Transaction of ileum by the stapler
The identification of a small tumor in the colon may be difficult even in conventional open surgery. In laparoscopic surgery, where there is no tactile sensation, pre- or intraoperative marking of the tumor is frequently needed. Various kinds of marking methods,
e.g. dye injection and mucosal clip placement by preoperative colonoscopy, have been reported for the tumor localization. Several reports demonstrated the usefulness of tattooing the colonic wall adjacent to the tumor with India ink in four quadrants using preoperative colonoscopy.

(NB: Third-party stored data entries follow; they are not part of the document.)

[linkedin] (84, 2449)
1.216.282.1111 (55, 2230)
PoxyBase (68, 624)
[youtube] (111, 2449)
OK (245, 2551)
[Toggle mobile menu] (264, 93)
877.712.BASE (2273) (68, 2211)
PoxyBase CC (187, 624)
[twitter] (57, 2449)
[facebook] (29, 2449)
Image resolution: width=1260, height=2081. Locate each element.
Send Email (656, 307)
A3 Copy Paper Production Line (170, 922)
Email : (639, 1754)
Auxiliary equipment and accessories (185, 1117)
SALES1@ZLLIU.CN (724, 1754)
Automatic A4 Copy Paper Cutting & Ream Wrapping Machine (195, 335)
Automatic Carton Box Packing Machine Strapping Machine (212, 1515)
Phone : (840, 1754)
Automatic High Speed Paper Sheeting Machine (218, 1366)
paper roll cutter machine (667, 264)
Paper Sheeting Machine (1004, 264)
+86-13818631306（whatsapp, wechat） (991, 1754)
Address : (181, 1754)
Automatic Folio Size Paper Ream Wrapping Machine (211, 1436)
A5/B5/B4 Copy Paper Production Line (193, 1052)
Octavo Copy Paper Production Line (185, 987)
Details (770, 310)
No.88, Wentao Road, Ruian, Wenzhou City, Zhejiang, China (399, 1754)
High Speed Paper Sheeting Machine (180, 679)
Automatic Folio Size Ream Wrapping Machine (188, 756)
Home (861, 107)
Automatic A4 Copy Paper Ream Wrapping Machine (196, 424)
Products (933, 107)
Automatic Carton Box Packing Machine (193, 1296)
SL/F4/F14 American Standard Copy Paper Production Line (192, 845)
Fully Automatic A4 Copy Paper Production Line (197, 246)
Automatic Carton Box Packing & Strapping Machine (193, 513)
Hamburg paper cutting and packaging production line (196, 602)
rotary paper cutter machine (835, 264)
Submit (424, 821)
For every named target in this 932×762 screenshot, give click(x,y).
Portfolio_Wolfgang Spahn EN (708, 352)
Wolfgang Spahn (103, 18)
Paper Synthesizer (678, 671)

However, effective injection in all four points of the bowel is sometimes difficult to achieve. In some cases, the surgeon failed to achieve serosal staining visible at laparoscopy, which forced them to use intraoperative colonoscopy. This complicated the laparoscopic colon resection because of the distended bowel related to air insufflation during colonoscopy.
Conclusion
Right-sided colon cancer can be adequately treated by proper laparoscopic procedures adherent to the oncologic principles. Port-site metastasis after laparoscopic colon cancer surgery is unlikely to be a major risk factor when the procedure is performed according to oncologic principles (Refer to Chapter 6). It is believed that laparoscopic right colectomy for cancer performed by expert surgeons is accepted as less invasive surgery without sacrificing the survival benefit compared with conventional open right colectomy.